By Isael Torres
Community School Director, Kearns Junior High school

Kearns Jr
Students from Kearns Junior High’s 3.0 club enjoying a field trip to Bell Canyon

If you need a reason to hold out hope that everything is going to be ok, I would ask you look up from your social media feeds and look to the students and families who fill the hallways of our community schools!

Twenty-six community schools serving 19,804 students (with the endless support of our partners, community families, principals and teachers, and our staff here at United Way) work to provide a safe space for needed conversations to happen between our communities and our schools. We seek to understand what it is our parents and students need from their schools. We then use our existing resources to reinvest efforts back into schools, with our parents, students, and teachers armed to overcome any existing challenges or barriers, both inside and outside of the classroom.

As a new member of United Way of Salt Lake’s Community School Director team, I’d like to highlight that not all of our resources are in the form of a large budget dollars, or an inventory of donations. Sometimes our best resource is taking the time to cheerfully greet both our students and teachers as they rush into the school building and ensure that we do what we can to contribute to a nurturing environment that promotes the skills a student or family needs to succeed.

Kearns Junior High and Westlake Junior High attending a Utah Jazz Basketball Clinic
Kearns Junior High and Westlake Junior High attending a Utah Jazz Basketball Clinic

Good morning! Buenos dias!” I repeatedly sing down the hallways as I make my way into my school at Kearns Junior High school. Although we are about three months into the school year, some of the students still give me a slightly stunned look of “did he just speak Spanish?” This may not strike you as much, but in many of our schools here in the Salt Lake area, a significant portion of our students are multi-lingual and yet are rarely given an opportunity to use this skill as a source of learning. These missed opportunities of learning and empowerment can quickly spill over into our classrooms, the student’s/family’s home and ultimately into their neighboring community where a majority of our students don’t hear (or much less see) themselves represented, unless it’s in traditionally placed spaces that have historically and often been underserved.

Kearns Junior High Students during our trip to Snow College
Kearns Junior High Students during our trip to Snow College

As a new staff member for United Way, working at Kearns Junior High school, I was admittedly hesitant with my initial expectations of working with junior high level students. My background had mostly been focused in higher education outreach and access. I have spent a majority of my experience facilitating the transition process of high school level students into college/university environments. I wasn’t sure how I would fit in as a Community School Director. However, thanks to my Principal, Scott Bell, and Vice-Principal, Josh Moore, and our partners Belkis Villa and Jan Van der Beek from Salt Lake County Youth Services, all my hesitations disappeared when they expressed an interest in exploring options for our students to engage with college campuses. I was ecstatic at this opportunity. Why shouldn’t our students get this exposure?!

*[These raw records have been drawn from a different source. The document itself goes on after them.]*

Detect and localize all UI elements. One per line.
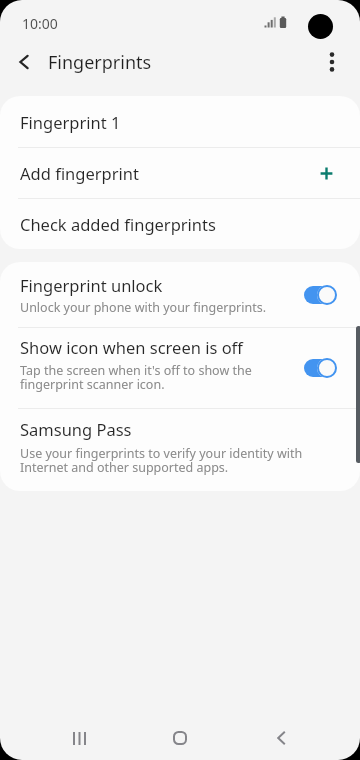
button[interactable] [156, 716, 204, 760]
button[interactable]: Samsung Pass [0, 409, 360, 491]
staticText: Check added fingerprints [20, 213, 216, 235]
staticText: Samsung Pass [20, 418, 132, 440]
staticText: Fingerprint 1 [20, 111, 121, 133]
staticText: Add fingerprint [20, 162, 139, 184]
button[interactable]: Add fingerprint [0, 148, 360, 198]
button[interactable] [4, 42, 44, 82]
button[interactable]: Fingerprint 1 [0, 96, 360, 147]
staticText: Fingerprint unlock [20, 274, 163, 296]
button[interactable] [312, 42, 352, 82]
staticText: Use your fingerprints to verify your ide… [20, 445, 303, 476]
staticText: Unlock your phone with your fingerprints… [20, 299, 267, 316]
button[interactable]: Show icon when screen is off [0, 328, 360, 408]
staticText: Fingerprints [48, 50, 152, 75]
button[interactable] [304, 285, 337, 305]
staticText: Show icon when screen is off [20, 336, 243, 358]
button[interactable] [304, 358, 337, 378]
button[interactable] [55, 716, 103, 760]
button[interactable]: Check added fingerprints [0, 199, 360, 249]
staticText: Tap the screen when it's off to show the… [20, 362, 252, 393]
button[interactable] [257, 716, 305, 760]
button[interactable]: Fingerprint unlock [0, 262, 360, 327]
staticText: 10:00 [22, 14, 58, 33]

Thanks to KJH staff, and our partnership with Salt Lake County Youth Services, we have been able to create an extraordinary opportunity for our students and parents to visit Utah college campuses on a monthly basis.

Kearns Junior High Students during our trip to Weber State University
Kearns Junior High Students during our trip to Weber State University

These seemingly small shifts in expectations and opportunity are already breaking down conceptions of barriers that our students and families experience. Many of these conceptions stem from a historically deficit mentality that often surrounds our school’s students and families just for living on ‘the wrong side of Salt Lake.’ By helping to offer our students, families, and teachers spaces and opportunities to express their needs and the barriers that they face, we are better able to create a self-empowered students who can confront challenges and seek opportunities.

Brandon Kerby, LIA teacher, dedicates his lunch time to play chess with our students.
Brandon Kerby, LIA teacher, dedicates his lunch time to play chess with our students.

Through United Way of Salt Lake’s Promise Partnerships, community schools offer our students and families equal ground to create the best lives for themselves. When we are all working together towards the same goals, we truly can give CHANGE and chance!